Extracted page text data
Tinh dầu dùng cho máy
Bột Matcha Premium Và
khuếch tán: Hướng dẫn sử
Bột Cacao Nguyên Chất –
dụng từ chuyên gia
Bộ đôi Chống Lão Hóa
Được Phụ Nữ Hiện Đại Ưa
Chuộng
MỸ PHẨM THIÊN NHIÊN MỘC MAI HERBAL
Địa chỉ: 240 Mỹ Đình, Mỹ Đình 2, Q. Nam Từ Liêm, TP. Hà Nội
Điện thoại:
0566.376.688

==

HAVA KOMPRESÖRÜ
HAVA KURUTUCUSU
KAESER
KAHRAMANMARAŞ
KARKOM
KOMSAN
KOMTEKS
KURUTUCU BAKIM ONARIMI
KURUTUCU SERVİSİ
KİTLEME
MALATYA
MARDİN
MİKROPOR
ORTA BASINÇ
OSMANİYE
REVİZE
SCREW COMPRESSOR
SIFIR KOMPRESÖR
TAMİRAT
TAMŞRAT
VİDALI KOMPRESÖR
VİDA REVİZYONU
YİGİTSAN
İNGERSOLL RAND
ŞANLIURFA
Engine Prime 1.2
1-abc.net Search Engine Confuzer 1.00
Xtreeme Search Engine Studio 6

==

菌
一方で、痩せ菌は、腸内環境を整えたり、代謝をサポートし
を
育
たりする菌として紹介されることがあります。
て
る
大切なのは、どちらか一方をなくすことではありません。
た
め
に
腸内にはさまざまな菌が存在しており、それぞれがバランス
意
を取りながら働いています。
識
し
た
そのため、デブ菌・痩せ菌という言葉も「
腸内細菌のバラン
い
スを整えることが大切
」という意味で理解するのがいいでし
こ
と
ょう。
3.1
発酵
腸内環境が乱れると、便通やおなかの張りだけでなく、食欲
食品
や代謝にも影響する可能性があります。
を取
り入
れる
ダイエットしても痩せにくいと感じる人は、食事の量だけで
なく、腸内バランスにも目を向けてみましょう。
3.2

> _WHAT YOU HAVE TO DO_:
Return only the part of the records above that opens with the line containing "Tinh dầu dùng cho máy" and closes with the line containing "0566.376.688", ends included.

> _ANSWER TO THIS EXERCISE_:
Tinh dầu dùng cho máy
Bột Matcha Premium Và
khuếch tán: Hướng dẫn sử
Bột Cacao Nguyên Chất –
dụng từ chuyên gia
Bộ đôi Chống Lão Hóa
Được Phụ Nữ Hiện Đại Ưa
Chuộng
MỸ PHẨM THIÊN NHIÊN MỘC MAI HERBAL
Địa chỉ: 240 Mỹ Đình, Mỹ Đình 2, Q. Nam Từ Liêm, TP. Hà Nội
Điện thoại:
0566.376.688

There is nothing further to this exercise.